Would raisins be good after a work out? Or is it the wrong kind of carbs, too much sugar?

1/4 cup of raisins
Total Fat 0g
Potassium 10mg
Carbs       31g
Sugars     29g


----------



## Vieope (Nov 13, 2004)

_Too much sugar, fructose._


----------



## DFINEST (Nov 13, 2004)

Uh - Oh,
I constantly add a small box to my oatmeal,
yummy for my tummy!


----------



## cappo5150 (Nov 13, 2004)

Same here, I hated eating oatmeal until raisins were added.


----------



## Vieope (Nov 13, 2004)

_Are you cutting? _


----------



## cappo5150 (Nov 13, 2004)

No, just eating as much as I can through out the day.


----------



## kick_boxer (Nov 14, 2004)

well think about it, you can either have liek 1/4 cup of raisins for a shitload of sugars, or a lot more actual grapes for the same amount of sugar...


----------



## Emma-Leigh (Nov 14, 2004)

cappo5150 said:
			
		

> Would raisins be good after a work out? Or is it the wrong kind of carbs, too much sugar?
> 
> 1/4 cup of raisins
> Total Fat 0g
> ...



There are many worse things you can eat than raisins. Especially if you are trying to add some weight.

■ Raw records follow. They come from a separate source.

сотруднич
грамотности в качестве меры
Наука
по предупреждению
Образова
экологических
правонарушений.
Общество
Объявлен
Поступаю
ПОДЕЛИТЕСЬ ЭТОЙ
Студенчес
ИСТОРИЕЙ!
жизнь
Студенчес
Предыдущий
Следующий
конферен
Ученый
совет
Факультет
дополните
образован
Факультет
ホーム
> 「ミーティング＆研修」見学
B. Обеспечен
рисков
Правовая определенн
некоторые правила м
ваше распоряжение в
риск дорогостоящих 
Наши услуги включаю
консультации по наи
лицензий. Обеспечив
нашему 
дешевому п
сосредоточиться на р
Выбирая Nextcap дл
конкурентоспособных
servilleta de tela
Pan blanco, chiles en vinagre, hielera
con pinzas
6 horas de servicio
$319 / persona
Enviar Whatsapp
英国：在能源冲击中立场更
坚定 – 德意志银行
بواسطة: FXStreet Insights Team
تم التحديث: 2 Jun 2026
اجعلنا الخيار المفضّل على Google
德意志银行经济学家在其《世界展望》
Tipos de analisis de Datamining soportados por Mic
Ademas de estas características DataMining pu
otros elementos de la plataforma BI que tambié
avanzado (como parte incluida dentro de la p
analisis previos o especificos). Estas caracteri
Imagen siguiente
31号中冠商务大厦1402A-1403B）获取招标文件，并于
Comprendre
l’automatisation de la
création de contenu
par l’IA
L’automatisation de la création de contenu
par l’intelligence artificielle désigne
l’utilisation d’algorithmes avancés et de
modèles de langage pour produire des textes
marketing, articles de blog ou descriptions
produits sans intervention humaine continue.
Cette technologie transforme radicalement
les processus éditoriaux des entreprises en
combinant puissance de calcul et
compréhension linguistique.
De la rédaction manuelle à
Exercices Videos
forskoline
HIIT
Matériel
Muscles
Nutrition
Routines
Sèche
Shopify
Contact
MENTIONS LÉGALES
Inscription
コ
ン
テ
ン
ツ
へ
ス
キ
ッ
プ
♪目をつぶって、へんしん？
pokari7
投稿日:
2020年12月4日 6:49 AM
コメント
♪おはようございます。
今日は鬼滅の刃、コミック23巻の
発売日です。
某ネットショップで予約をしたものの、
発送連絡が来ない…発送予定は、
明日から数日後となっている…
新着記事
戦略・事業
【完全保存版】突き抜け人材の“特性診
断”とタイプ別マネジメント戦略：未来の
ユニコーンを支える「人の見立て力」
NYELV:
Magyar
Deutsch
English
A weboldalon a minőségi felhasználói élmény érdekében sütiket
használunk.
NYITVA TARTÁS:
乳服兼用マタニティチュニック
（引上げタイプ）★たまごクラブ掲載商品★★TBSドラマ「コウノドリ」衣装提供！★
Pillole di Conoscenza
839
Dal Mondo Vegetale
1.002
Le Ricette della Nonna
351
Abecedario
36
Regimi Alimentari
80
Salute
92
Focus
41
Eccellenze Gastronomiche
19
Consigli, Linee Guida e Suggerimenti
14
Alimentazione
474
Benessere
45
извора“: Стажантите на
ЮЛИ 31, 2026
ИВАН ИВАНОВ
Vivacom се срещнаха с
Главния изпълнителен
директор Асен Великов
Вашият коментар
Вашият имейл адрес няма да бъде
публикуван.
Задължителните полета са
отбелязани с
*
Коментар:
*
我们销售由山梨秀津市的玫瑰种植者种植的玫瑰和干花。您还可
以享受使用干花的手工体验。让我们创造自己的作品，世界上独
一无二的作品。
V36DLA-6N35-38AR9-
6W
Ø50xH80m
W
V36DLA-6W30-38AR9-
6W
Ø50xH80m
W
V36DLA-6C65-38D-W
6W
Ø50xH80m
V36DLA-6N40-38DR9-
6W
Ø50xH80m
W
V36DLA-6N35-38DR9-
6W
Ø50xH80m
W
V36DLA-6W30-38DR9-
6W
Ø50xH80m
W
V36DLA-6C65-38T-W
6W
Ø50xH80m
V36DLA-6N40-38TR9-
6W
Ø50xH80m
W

After a workout they are ok - they have a moderate GI (~65) and do contain a fair bit of glucose (as they are dried grapes) but also have a decent amount of fructose in them (which is not THAT bad, especially if you have just done a big workout).

But there are definately better things you could have - banana, milk, thin rolled oats etc.


----------



## Jodi (Nov 14, 2004)

Don't forget you can also get unsweetened raisins which are better and not that bad, but as Emma said, there are better choices.


----------



## Emma-Leigh (Nov 15, 2004)

Jodi said:
			
		

> Don't forget you can also get unsweetened raisins which are better and not that bad, but as Emma said, there are better choices.


 You can get _sweetened_ raisins in the US?? My god - Arn't they sweet enough??!!


----------



## Jodi (Nov 16, 2004)

LOL, yeah they come sugar coated


----------



## squanto (Nov 16, 2004)

you can get sweetened ANYTHING in the US, dear.
why are americans so fat again?


----------